UK economy loses momentum amid high inflation and growth fears

This month’s data from the S&P Global’s Composite Purchasing Managers’ Index (PMI) shows high interest rates, persistent inflation and negative expectations for growth are weighing down businesses across the UK’s services and manufacturing sectors. The index fell to a three-month low of 52.8 in June – down from 54.0 in May. The UK’s services sector grew at its slowest pace in three months amid faltering consumer spending, while the manufacturing sector contracted by the most in six months. Hiring saw the strongest growth since September last year. But this contributed to wage growth stoking inflation in the service sector. Chris Williamson, chief business economist at S&P Global Market Intelligence, said the survey suggested “the economy had lost momentum after a brief growth spurt in the spring and looked set to weaken further in the months ahead.”

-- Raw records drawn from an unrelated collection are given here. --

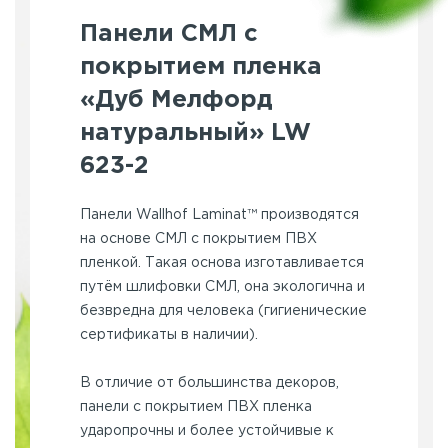
Панели СМЛ с
покрытием пленка
«Дуб Мелфорд
натуральный» LW
623-2
Панели Wallhof Laminat™ производятся
на основе СМЛ с покрытием ПВХ
пленкой. Такая основа изготавливается
путём шлифовки СМЛ, она экологична и
безвредна для человека (гигиенические
сертификаты в наличии).
В отличие от большинства декоров,
панели с покрытием ПВХ пленка
ударопрочны и более устойчивые к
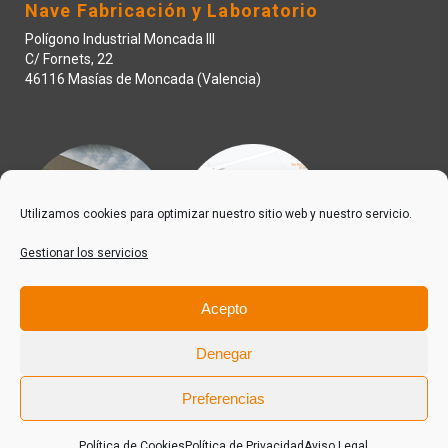
Nave Fabricación y Laboratorio
Polígono Industrial Moncada III
C/ Fornets, 22
46116 Masías de Moncada (Valencia)
Utilizamos cookies para optimizar nuestro sitio web y nuestro servicio.
Gestionar los servicios
Acepto
Denegar
Preferencias
© 2022 IQD Invesquia S.L. Todos los derechos reservados.
Política de Privacidad
Aviso Legal
Política de Cookies
Política de Privacidad
Aviso Legal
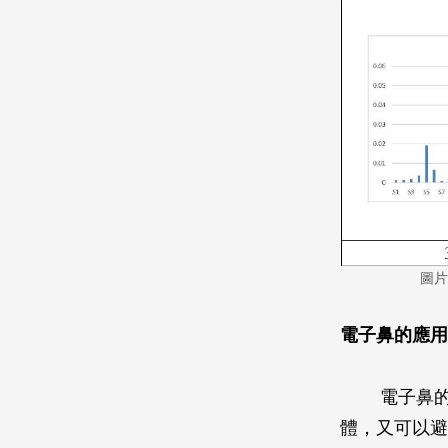
圖片
電子鼻的應用
電子鼻
體，又可以避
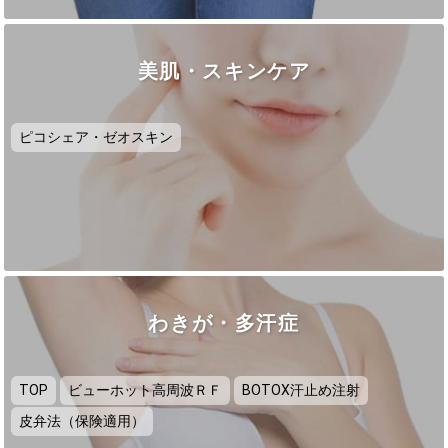
美肌・スキンケア
ピコシェア・ゼオスキン
わきが・多汗症
TOP
ビューホット高周波ＲＦ
BOTOX汗止め注射
皮弁法（保険適用）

Investors bet on higher rates, sending sterling and bonds down

Markets are expecting the Bank of England to continue to aggressively raise interest rates with swaps markets now implying an interest rate of 6.25% in February. After BoE governor Andrew Bailey said on Thursday that the central bank was willing to do “what is necessary” to bring inflation down, the two-year gilt yield climbed to the highest since 2008 as investors sold off government debt in anticipation of more rate rises. Furthermore, the pound lost value amid worries that the economy will be weaker over the coming year. Normally when rates rise sterling would go up. The weakness in sterling will push up the cost of imported goods, potentially hampering the BoE’s efforts to curb inflation.

PM pleads with borrowers to hold their nerve

Rishi Sunak has given the Bank of England his full backing after rates were raised again to a 15-year high of 5%. Speaking with the BBC’s Laura Kuenssberg on Sunday, the Prime Minister urged homeowners and borrowers to "hold their nerve" in the face of soaring borrowing costs, insisting that the measures being taken would eventually bring inflation down. Mr Sunak went on to say he is prepared to make unpopular decisions to keep public sector pay from ballooning and would refrain from bailing out homeowners struggling with mortgages. The Bank is facing heightened criticism over its predictions last year that inflation would be transitory and for moving too slowly to increase rates to dampen rising prices.  

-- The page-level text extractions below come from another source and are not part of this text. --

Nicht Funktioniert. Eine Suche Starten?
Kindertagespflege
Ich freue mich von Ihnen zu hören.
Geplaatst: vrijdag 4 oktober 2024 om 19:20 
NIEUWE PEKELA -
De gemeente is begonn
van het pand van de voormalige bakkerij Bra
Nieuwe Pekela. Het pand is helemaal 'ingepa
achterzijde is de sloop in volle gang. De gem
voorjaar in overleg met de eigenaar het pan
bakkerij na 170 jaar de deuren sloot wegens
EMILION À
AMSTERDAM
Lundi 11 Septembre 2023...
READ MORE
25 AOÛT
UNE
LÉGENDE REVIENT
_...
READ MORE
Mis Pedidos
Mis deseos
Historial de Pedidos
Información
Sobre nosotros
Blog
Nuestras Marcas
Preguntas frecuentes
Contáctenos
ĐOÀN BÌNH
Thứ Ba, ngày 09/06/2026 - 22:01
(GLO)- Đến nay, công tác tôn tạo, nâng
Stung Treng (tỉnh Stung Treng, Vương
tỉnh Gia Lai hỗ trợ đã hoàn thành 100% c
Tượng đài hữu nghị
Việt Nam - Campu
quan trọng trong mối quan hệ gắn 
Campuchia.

Cut public spending or boost taxes to help tackle inflation, says BIS

The Bank for International Settlements (BIS) has advised central banks to raise taxes or cut public spending in order to curb inflation and offset the risk of a financial crisis. The BIS warned in its annual report, published on Sunday, that the global economy is at a critical juncture and the challenges of inflation must be addresses. BIS general manager Agustin Carstens said: "The time to obsessively pursue short term growth is past. Monetary policy must now restore price stability. Fiscal policy must consolidate.”

Eurozone economy slows sharply

The latest Purchasing Manufacturers’ Index (PMI) survey from S&P Global shows the eurozone economy has slowed sharply since May, falling from a reading of 52.8 to 50.3 in June - its lowest level in five months.